- **WHAT THE EXERCISE ASKS**: Copy the listing as it is written, and leave each picture out.

- **GIVEN RECORDS**:
####
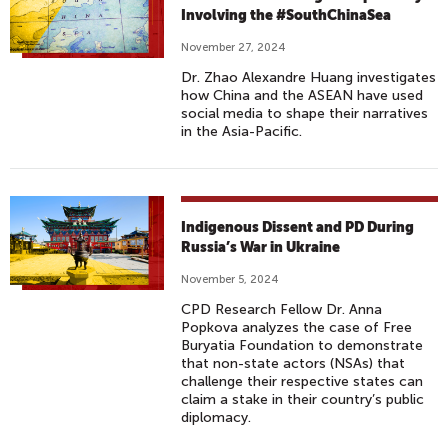
Involving the #SouthChinaSea
November 27, 2024
Dr. Zhao Alexandre Huang investigates
how China and the ASEAN have used
social media to shape their narratives
in the Asia-Pacific.
Indigenous Dissent and PD During
Russia’s War in Ukraine
November 5, 2024
CPD Research Fellow Dr. Anna
Popkova analyzes the case of Free
Buryatia Foundation to demonstrate
that non-state actors (NSAs) that
challenge their respective states can
claim a stake in their country’s public
diplomacy.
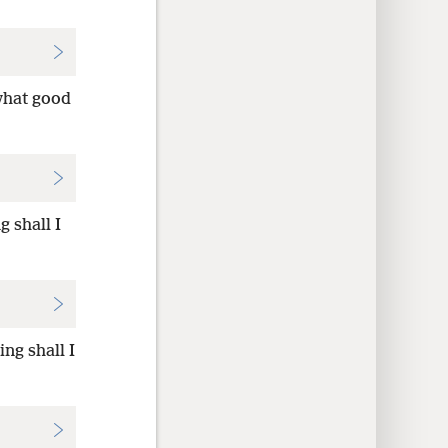
what good
 shall I
ng shall I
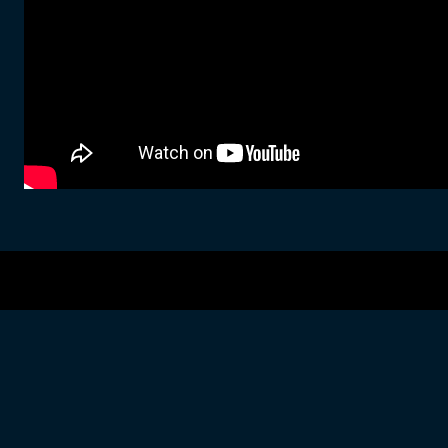
Copyright © 2026 · All Rights Reserved · Greg Hall
Music Lite by
Organic Themes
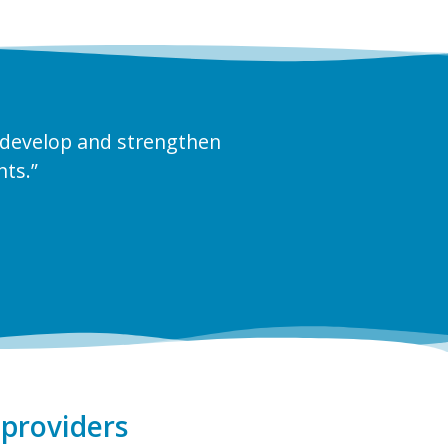
 develop and strengthen
nts.”
providers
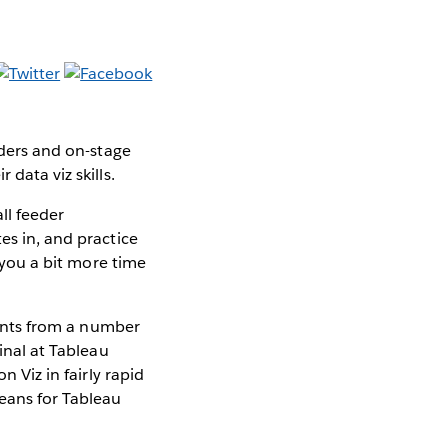
eders and on-stage
data viz skills.
ll feeder
es in, and practice
g you a bit more time
stants from a number
final at Tableau
n Viz in fairly rapid
leans for Tableau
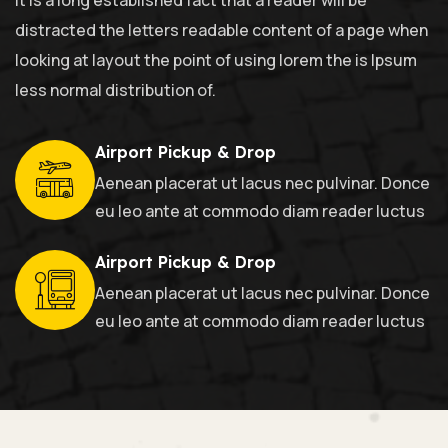
distracted the letters readable content of a page when
looking at layout the point of using lorem the is Ipsum
less normal distribution of.
Airport Pickup & Drop
Aenean placerat ut lacus nec pulvinar. Donce
eu leo ante at commodo diam reader luctus
Airport Pickup & Drop
Aenean placerat ut lacus nec pulvinar. Donce
eu leo ante at commodo diam reader luctus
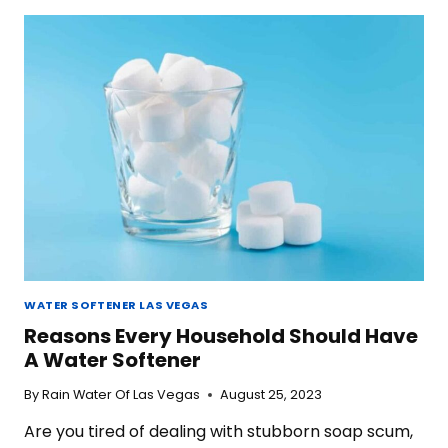
A
WATER
SOFTENER
IN
LAS
VEGAS
WATER SOFTENER LAS VEGAS
Reasons Every Household Should Have
A Water Softener
By
Rain Water Of Las Vegas
August 25, 2023
Are you tired of dealing with stubborn soap scum,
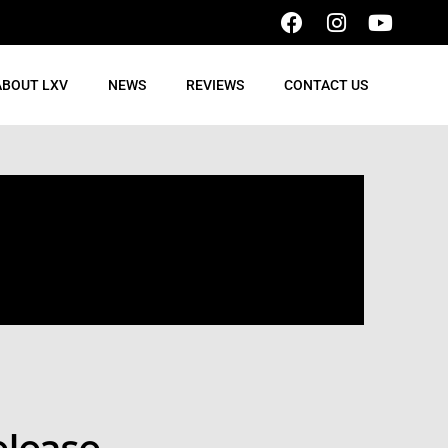
ABOUT LXV
NEWS
REVIEWS
CONTACT US
elease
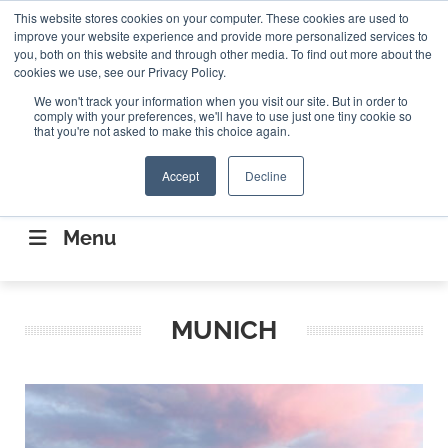
Search
This website stores cookies on your computer. These cookies are used to
Search
Search
ABOUT
CONTACT US
improve your website experience and provide more personalized services to
you, both on this website and through other media. To find out more about the
cookies we use, see our Privacy Policy.
We won't track your information when you visit our site. But in order to
comply with your preferences, we'll have to use just one tiny cookie so
that you're not asked to make this choice again.
Accept
Decline
CONNECTING THE CAPITAL DISRUPTING
AEROSPACE
Menu
MUNICH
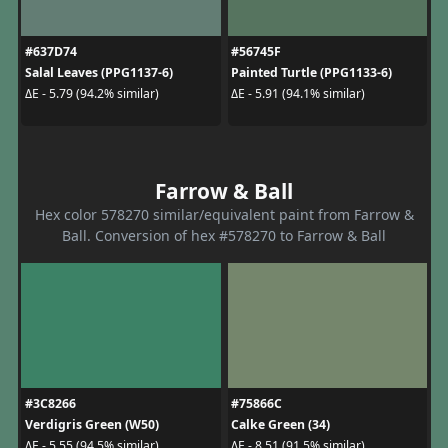
#637D74
#56745F
Salal Leaves (PPG1137-6)
Painted Turtle (PPG1133-6)
ΔE - 5.79 (94.2% similar)
ΔE - 5.91 (94.1% similar)
Farrow & Ball
Hex color 578270 similar/equivalent paint from Farrow &
Ball. Conversion of hex #578270 to Farrow & Ball
#3C8266
#75866C
Verdigris Green (W50)
Calke Green (34)
ΔE - 5.55 (94.5% similar)
ΔE - 8.51 (91.5% similar)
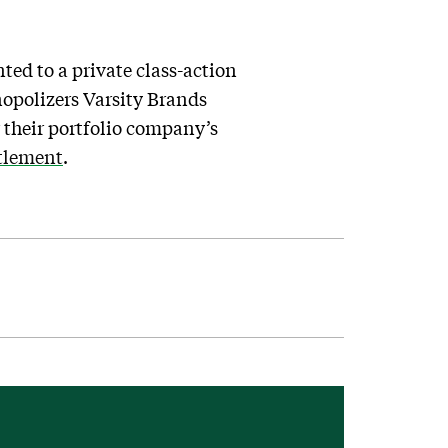
nted to a private class-action
nopolizers Varsity Brands
 their portfolio company’s
ttlement
.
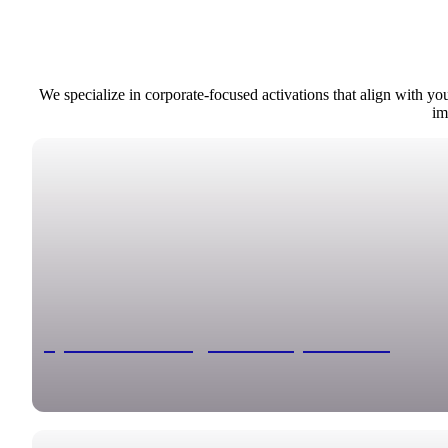
We specialize in corporate-focused activations that align with y
im
Sports Trading Card Experience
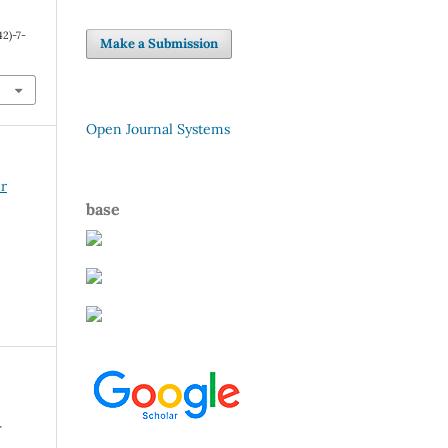
2)-7-
Make a Submission
Open Journal Systems
er
base
r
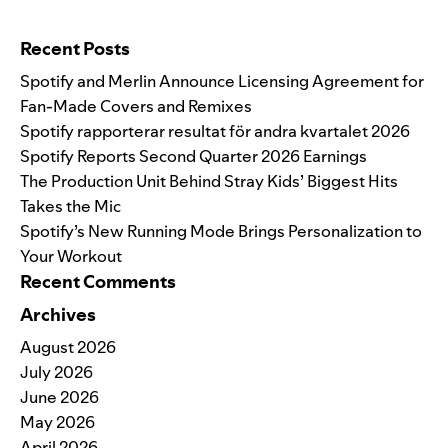
Search for:
Recent Posts
Spotify and Merlin Announce Licensing Agreement for
Fan-Made Covers and Remixes
Spotify rapporterar resultat för andra kvartalet 2026
Spotify Reports Second Quarter 2026 Earnings
The Production Unit Behind Stray Kids’ Biggest Hits
Takes the Mic
Spotify’s New Running Mode Brings Personalization to
Your Workout
Recent Comments
Archives
August 2026
July 2026
June 2026
May 2026
April 2026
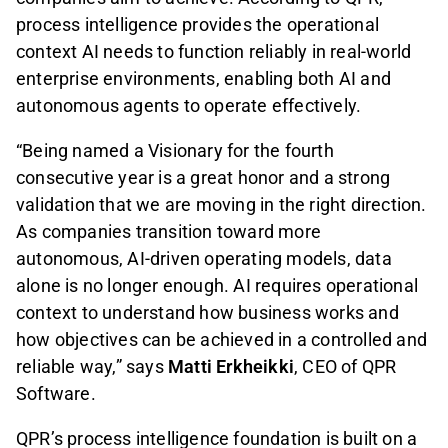
process intelligence provides the operational
context AI needs to function reliably in real-world
enterprise environments, enabling both AI and
autonomous agents to operate effectively.
“Being named a Visionary for the fourth
consecutive year is a great honor and a strong
validation that we are moving in the right direction.
As companies transition toward more
autonomous, AI-driven operating models, data
alone is no longer enough. AI requires operational
context to understand how business works and
how objectives can be achieved in a controlled and
reliable way,” says
Matti Erkheikki
, CEO of QPR
Software.
QPR’s process intelligence foundation is built on a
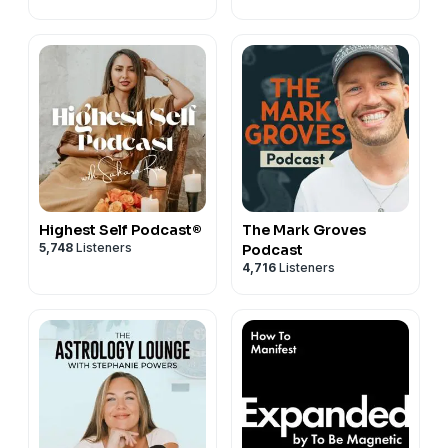
Highest Self Podcast®
The Mark Groves
5,748
Listeners
Podcast
4,716
Listeners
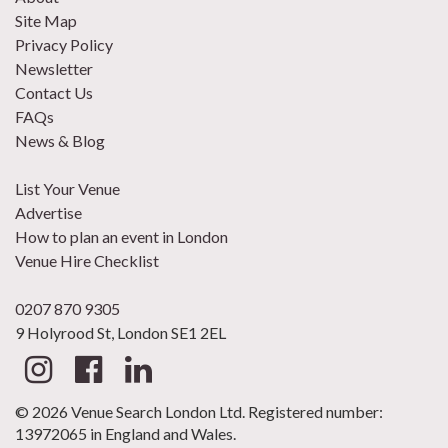
Site Map
Privacy Policy
Newsletter
Contact Us
FAQs
News & Blog
List Your Venue
Advertise
How to plan an event in London
Venue Hire Checklist
0207 870 9305
9 Holyrood St, London SE1 2EL
© 2026 Venue Search London Ltd. Registered number:
13972065 in England and Wales.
####
- **REPLY TO THE EXERCISE**:
Involving the #SouthChinaSea
November 27, 2024
Dr. Zhao Alexandre Huang investigates
how China and the ASEAN have used
social media to shape their narratives
in the Asia-Pacific.
Indigenous Dissent and PD During
Russia’s War in Ukraine
November 5, 2024
CPD Research Fellow Dr. Anna
Popkova analyzes the case of Free
Buryatia Foundation to demonstrate
that non-state actors (NSAs) that
challenge their respective states can
claim a stake in their country’s public
diplomacy.
what good
 shall I
ng shall I
Copyright © 2026 · All Rights Reserved · Greg Hall
Music Lite by
Organic Themes
 develop and strengthen
nts.”
providers
eders and on-stage
data viz skills.
ll feeder
es in, and practice
g you a bit more time
stants from a number
final at Tableau
n Viz in fairly rapid
leans for Tableau
distracted the letters readable content of a page when
looking at layout the point of using lorem the is Ipsum
less normal distribution of.
Airport Pickup & Drop
Aenean placerat ut lacus nec pulvinar. Donce
eu leo ante at commodo diam reader luctus
Airport Pickup & Drop
Aenean placerat ut lacus nec pulvinar. Donce
eu leo ante at commodo diam reader luctus
A
WATER
SOFTENER
IN
LAS
VEGAS
WATER SOFTENER LAS VEGAS
Reasons Every Household Should Have
A Water Softener
By
Rain Water Of Las Vegas
August 25, 2023
Are you tired of dealing with stubborn soap scum,
ABOUT LXV
NEWS
REVIEWS
CONTACT US
elease
Search
This website stores cookies on your computer. These cookies are used to
Search
Search
ABOUT
CONTACT US
improve your website experience and provide more personalized services to
you, both on this website and through other media. To find out more about the
cookies we use, see our Privacy Policy.
We won't track your information when you visit our site. But in order to
comply with your preferences, we'll have to use just one tiny cookie so
that you're not asked to make this choice again.
Accept
Decline
CONNECTING THE CAPITAL DISRUPTING
AEROSPACE
Menu
MUNICH
#637D74
#56745F
Salal Leaves (PPG1137-6)
Painted Turtle (PPG1133-6)
ΔE - 5.79 (94.2% similar)
ΔE - 5.91 (94.1% similar)
Farrow & Ball
Hex color 578270 similar/equivalent paint from Farrow &
Ball. Conversion of hex #578270 to Farrow & Ball
#3C8266
#75866C
Verdigris Green (W50)
Calke Green (34)
ΔE - 5.55 (94.5% similar)
ΔE - 8.51 (91.5% similar)
nted to a private class-action
nopolizers Varsity Brands
 their portfolio company’s
ttlement
.
We specialize in corporate-focused activations that align with y
im
Sports Trading Card Experience
2)-7-
Make a Submission
Open Journal Systems
er
base
r
Search for:
Recent Posts
Spotify and Merlin Announce Licensing Agreement for
Fan-Made Covers and Remixes
Spotify rapporterar resultat för andra kvartalet 2026
Spotify Reports Second Quarter 2026 Earnings
The Production Unit Behind Stray Kids’ Biggest Hits
Takes the Mic
Spotify’s New Running Mode Brings Personalization to
Your Workout
Recent Comments
Archives
August 2026
July 2026
June 2026
May 2026
April 2026
process intelligence provides the operational
context AI needs to function reliably in real-world
enterprise environments, enabling both AI and
autonomous agents to operate effectively.
“Being named a Visionary for the fourth
consecutive year is a great honor and a strong
validation that we are moving in the right direction.
As companies transition toward more
autonomous, AI-driven operating models, data
alone is no longer enough. AI requires operational
context to understand how business works and
how objectives can be achieved in a controlled and
reliable way,” says
Matti Erkheikki
, CEO of QPR
Software.
QPR’s process intelligence foundation is built on a
Highest Self Podcast®
The Mark Groves
5,748
Listeners
Podcast
4,716
Listeners
Site Map
Privacy Policy
Newsletter
Contact Us
FAQs
News & Blog
List Your Venue
Advertise
How to plan an event in London
Venue Hire Checklist
0207 870 9305
9 Holyrood St, London SE1 2EL
© 2026 Venue Search London Ltd. Registered number:
13972065 in England and Wales.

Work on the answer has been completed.